Como tem visto o futebol brasileiro?
Parou
no tempo. Como vou engolir que trazer Felipão e Parreira é novo? Só
falta ressuscitar Vicente Feola, Aymoré Moreira e juntar com o Zagallo. O
Felipão só quer saber de não deixar a defesa desprotegida. Antes, o
europeu tinha medo da gente. Ao Parreira, o Brasil deveria dizer: muito
obrigado, valeu, vai tocar seus negócios. E chega dessa história de
Família Scolari.
Qual a sua opinião sobre o Neymar ?
O
Brasil não tem outra alternativa de jogo. É só com ele. O técnico da
seleção não cria nada diferente. Na boa, no Brasil, só o Cuca tenta.
Embora, escale dois volantes que baixam a porrada. Não vejo o Brasil com
ousadia para resgatar o futebol. E aí querem eliminar o Ganso, o que é
brincadeira. O Neymar é a estrela isolada.
Você, então, acha que o Brasil perdeu a essência?
Me
responde uma coisa: por que o Brasil pode colocar três cabeças-de-área
juntos e não três, quatro, cinco craques? Por que não põe Oscar, Neymar,
Lucas e Ganso juntos, com um centroavante hábil? Nos superávamos a
Europa com a arte, com a ginga. Como o Fernando (Grêmio) vai sair para o
drible? Nossa Senhora... Somos dependentes da individualidade do
Neymar. E o Fred não pode ser esse centroavante. Já foi. Não tem
mobilidade. O Pato não dá para contar. Vive machucado. Eu até
improvisaria. Meu time teria Neymar na ponta esquerda, Ganso na meia,
Lucas na ponta direita, Oscar na meia e um camisa 9. Como marcar cinco?
Os europeus iam à loucura. Hoje, bloqueiam o Neymar e acabou.

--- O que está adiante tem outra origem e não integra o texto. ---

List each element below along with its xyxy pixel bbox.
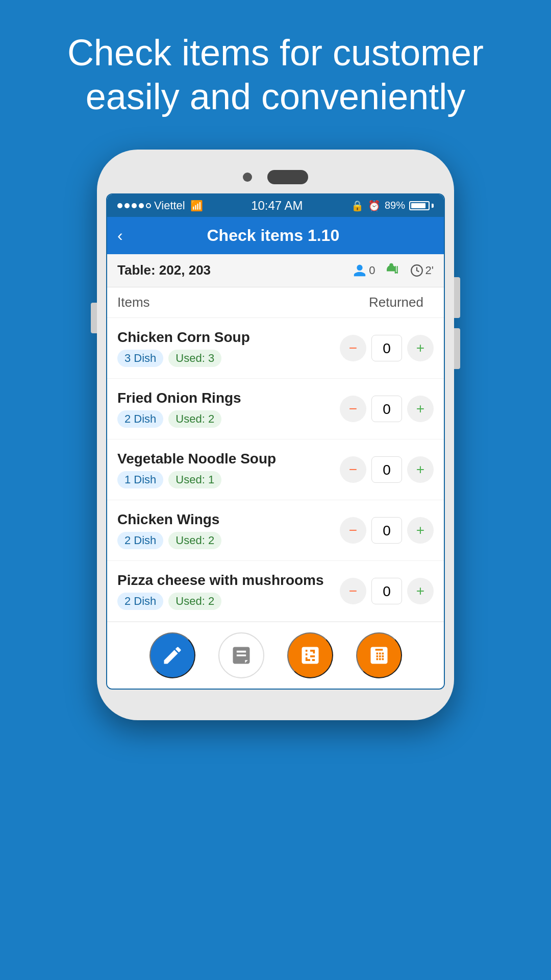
person-icon xyxy=(353,263,367,278)
menu-item-4: Pizza cheese with mushrooms 2 Dish Used:… xyxy=(107,561,444,622)
note-icon xyxy=(230,644,253,667)
col-items-label: Items xyxy=(117,295,150,310)
menu-item-0: Chicken Corn Soup 3 Dish Used: 3 − 0 + xyxy=(107,318,444,379)
minus-button-3[interactable]: − xyxy=(340,517,366,544)
guest-count-value: 0 xyxy=(369,264,375,277)
counter-4: − 0 + xyxy=(340,578,434,604)
dining-icon xyxy=(384,261,402,280)
dish-tag-1: 2 Dish xyxy=(117,410,163,428)
signal-dots xyxy=(117,203,151,208)
item-info-0: Chicken Corn Soup 3 Dish Used: 3 xyxy=(117,329,340,367)
item-info-2: Vegetable Noodle Soup 1 Dish Used: 1 xyxy=(117,451,340,488)
plus-button-4[interactable]: + xyxy=(407,578,434,604)
signal-dot-3 xyxy=(132,203,137,208)
wifi-icon: 📶 xyxy=(190,200,203,212)
bottom-toolbar xyxy=(107,622,444,689)
counter-3: − 0 + xyxy=(340,517,434,544)
status-bar: Viettel 📶 10:47 AM 🔒 ⏰ 89% xyxy=(107,194,444,217)
item-name-3: Chicken Wings xyxy=(117,511,340,528)
used-tag-4: Used: 2 xyxy=(168,593,221,610)
svg-rect-3 xyxy=(394,272,397,273)
calculator1-icon xyxy=(299,644,321,667)
note-button[interactable] xyxy=(218,632,264,678)
speaker xyxy=(267,170,308,184)
plus-button-0[interactable]: + xyxy=(407,335,434,361)
signal-dot-1 xyxy=(117,203,122,208)
plus-button-2[interactable]: + xyxy=(407,456,434,483)
counter-value-1: 0 xyxy=(371,396,402,422)
status-left: Viettel 📶 xyxy=(117,199,203,212)
counter-value-4: 0 xyxy=(371,578,402,604)
calculator2-icon xyxy=(368,644,390,667)
carrier-label: Viettel xyxy=(154,199,185,212)
time-value: 2' xyxy=(425,264,434,277)
used-tag-2: Used: 1 xyxy=(168,471,221,488)
counter-1: − 0 + xyxy=(340,396,434,422)
edit-button[interactable] xyxy=(149,632,195,678)
phone-top xyxy=(106,165,445,193)
calculator2-button[interactable] xyxy=(356,632,402,678)
minus-button-1[interactable]: − xyxy=(340,396,366,422)
dish-tag-2: 1 Dish xyxy=(117,471,163,488)
used-tag-1: Used: 2 xyxy=(168,410,221,428)
counter-value-2: 0 xyxy=(371,456,402,483)
item-tags-3: 2 Dish Used: 2 xyxy=(117,532,340,549)
calculator1-button[interactable] xyxy=(287,632,333,678)
edit-icon xyxy=(161,644,184,667)
used-tag-0: Used: 3 xyxy=(168,350,221,367)
hero-text: Check items for customer easily and conv… xyxy=(0,0,551,139)
status-right: 🔒 ⏰ 89% xyxy=(351,200,434,212)
guest-count: 0 xyxy=(353,263,375,278)
used-tag-3: Used: 2 xyxy=(168,532,221,549)
minus-button-4[interactable]: − xyxy=(340,578,366,604)
time-item: 2' xyxy=(410,264,434,277)
app-bar-title: Check items 1.10 xyxy=(133,226,413,245)
counter-value-3: 0 xyxy=(371,517,402,544)
counter-value-0: 0 xyxy=(371,335,402,361)
col-returned-label: Returned xyxy=(369,295,423,310)
camera xyxy=(243,173,252,182)
menu-list: Chicken Corn Soup 3 Dish Used: 3 − 0 + xyxy=(107,318,444,622)
battery-indicator xyxy=(409,201,434,210)
battery-pct: 89% xyxy=(385,200,405,211)
app-bar: ‹ Check items 1.10 xyxy=(107,217,444,254)
item-tags-0: 3 Dish Used: 3 xyxy=(117,350,340,367)
minus-button-2[interactable]: − xyxy=(340,456,366,483)
item-info-4: Pizza cheese with mushrooms 2 Dish Used:… xyxy=(117,572,340,610)
plus-button-1[interactable]: + xyxy=(407,396,434,422)
clock-icon xyxy=(410,264,423,277)
plus-button-3[interactable]: + xyxy=(407,517,434,544)
diner-icon-item xyxy=(384,261,402,280)
column-headers: Items Returned xyxy=(107,287,444,318)
table-bar: Table: 202, 203 0 xyxy=(107,254,444,287)
item-info-1: Fried Onion Rings 2 Dish Used: 2 xyxy=(117,390,340,428)
counter-2: − 0 + xyxy=(340,456,434,483)
status-time: 10:47 AM xyxy=(251,199,303,213)
menu-item-1: Fried Onion Rings 2 Dish Used: 2 − 0 + xyxy=(107,379,444,439)
signal-dot-4 xyxy=(139,203,144,208)
signal-dot-2 xyxy=(124,203,130,208)
item-tags-2: 1 Dish Used: 1 xyxy=(117,471,340,488)
item-tags-4: 2 Dish Used: 2 xyxy=(117,593,340,610)
minus-button-0[interactable]: − xyxy=(340,335,366,361)
table-icons: 0 xyxy=(353,261,434,280)
back-button[interactable]: ‹ xyxy=(117,226,123,245)
menu-item-3: Chicken Wings 2 Dish Used: 2 − 0 + xyxy=(107,500,444,561)
screen: Viettel 📶 10:47 AM 🔒 ⏰ 89% xyxy=(106,193,445,690)
power-button xyxy=(454,277,460,318)
alarm-icon: ⏰ xyxy=(368,200,381,212)
counter-0: − 0 + xyxy=(340,335,434,361)
lock-icon: 🔒 xyxy=(351,200,364,212)
volume-button xyxy=(91,303,97,333)
phone-mockup: Viettel 📶 10:47 AM 🔒 ⏰ 89% xyxy=(0,150,551,720)
power-button-2 xyxy=(454,328,460,369)
item-name-1: Fried Onion Rings xyxy=(117,390,340,406)
item-info-3: Chicken Wings 2 Dish Used: 2 xyxy=(117,511,340,549)
dish-tag-4: 2 Dish xyxy=(117,593,163,610)
item-name-2: Vegetable Noodle Soup xyxy=(117,451,340,467)
signal-dot-5 xyxy=(146,203,151,208)
dish-tag-0: 3 Dish xyxy=(117,350,163,367)
menu-item-2: Vegetable Noodle Soup 1 Dish Used: 1 − 0… xyxy=(107,439,444,500)
item-name-0: Chicken Corn Soup xyxy=(117,329,340,346)
item-name-4: Pizza cheese with mushrooms xyxy=(117,572,340,589)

Se não for assim, o hexa está distante?
A
gente tem que parar de depender da genailidade de um só. Em 94, foi o
Romário. Chega. Isso não acontece sempre. Mas também, né. Falar o quê de
um futebol que comandado por José Maria Marin, Marco Polo del Nero e
Andrés Sanchez?
Qual é a saída?
O Brasil
precisa trazer ex-jogadores para trabalhar, ensinar. Assim fez a
Espanha, a Alemanha... A Espanha era Fúria por que ia babando para cima
dos outros. Aí, trouxe Rinnus Michel, Cruyff para ensinar. Foram
introduzindo o futebol. Está aí o Barcelona. Na Alemanha, o Bayern tem
Beckenbauer, Paul Breitner, Rummenigge. Onde está o Bayern? Já no
Brasil, o futebol é comandado por preparadores físicos. É Mano Menezes,
Oswaldo de Oliveira, Parreira.. Nunca perderam a cabeça do dedo chutando
bola na rua. Tem uma coisa em comum a todos, pode notar. Esses
preparadores físicos trabalham sempre com ex-jogadores razoáveis. Um
Torres da vida não vai ser pau mandado de algum desses, né. Se coloca
alguém capacitado, não tem como dar ordem. O Mano tem o Sidnei, que foi
um volante. Do Scolari, é o Murtosa. O Parreira teve o Zagallo como
tutor.
E os salários são bons..
Parece que
existe um esquema. O cara é contratado, assina por dois, três anos e é
demitido. Vai e recebe multa rescisória altíssima. Virou um vício, uma
pouca vergonha. Como ganham dinheiro esses caras que nunca deram um
chute na bola.
Qual o time bom no mundo, então?
Gosto do Barcelona, Borussia, Bayern de Munique e Arsenal. O Arsene Wenger implantou toque de bola no Arsenal.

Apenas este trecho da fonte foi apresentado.